Abstract
TRADITIONAL AND MODERN ASPECTS OF İSTANBUL IN HALİDE EDİB’S NOVELS
That the cities begin to lose their identities, traditions and cultures in the last period of the Ottoman Empire is almost simultaneous with the attempts towards Westernization/modernization. Both Ottoman and Republican modernization affects particularly the social life in Istanbul directly. The effect of modernization attempts on life in Istanbul has also been the subject of many literary works written since the Tanzimat.
Having constructed the cases in her novels in Istanbul generally, Halide Edib Adıvar addresses the impact of socio-cultural and economic changes on place, particularly upon Westernization, as in many of the Tanzimat and early Republican novels.
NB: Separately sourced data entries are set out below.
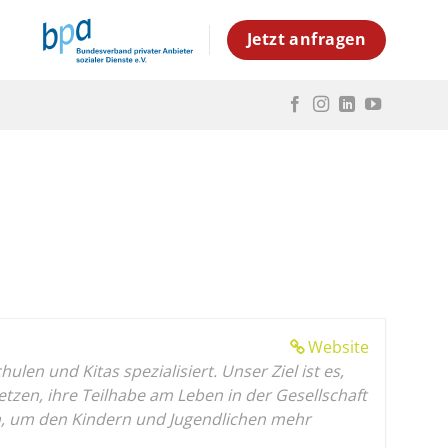
Jetzt anfragen
Website
en und Kitas spezialisiert. Unser Ziel ist es,
en, ihre Teilhabe am Leben in der Gesellschaft
gen, um den Kindern und Jugendlichen mehr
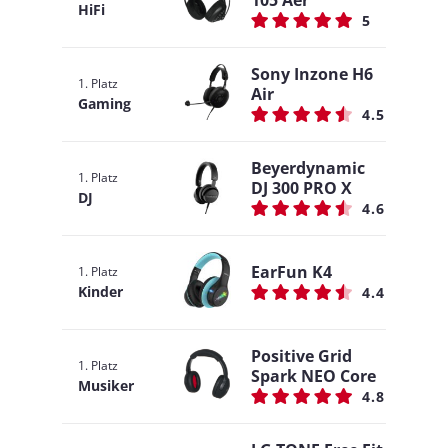
HiFi
5
Sony Inzone H6
1. Platz
Air
Gaming
4.5
Beyerdynamic
1. Platz
DJ 300 PRO X
DJ
4.6
EarFun K4
1. Platz
Kinder
4.4
Positive Grid
1. Platz
Spark NEO Core
Musiker
4.8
Transferring the socio-cultural changes in Istanbul to the fiction in the context of both moving away from cultural values and destroying the civilization reserves of the city, the author interprets the disembodying of the architecture and cultural elements, which constitute the dynamics of the city, within the framework of an imitative Westernization.
In this article, the relationship between city and identity, culture, civilization belonging and Westernization will be examined in a sociological perspective in Halide Edib’s novels.
Keywords
Halide Edib, İstanbul, tradition, Westernization, culture, civilization.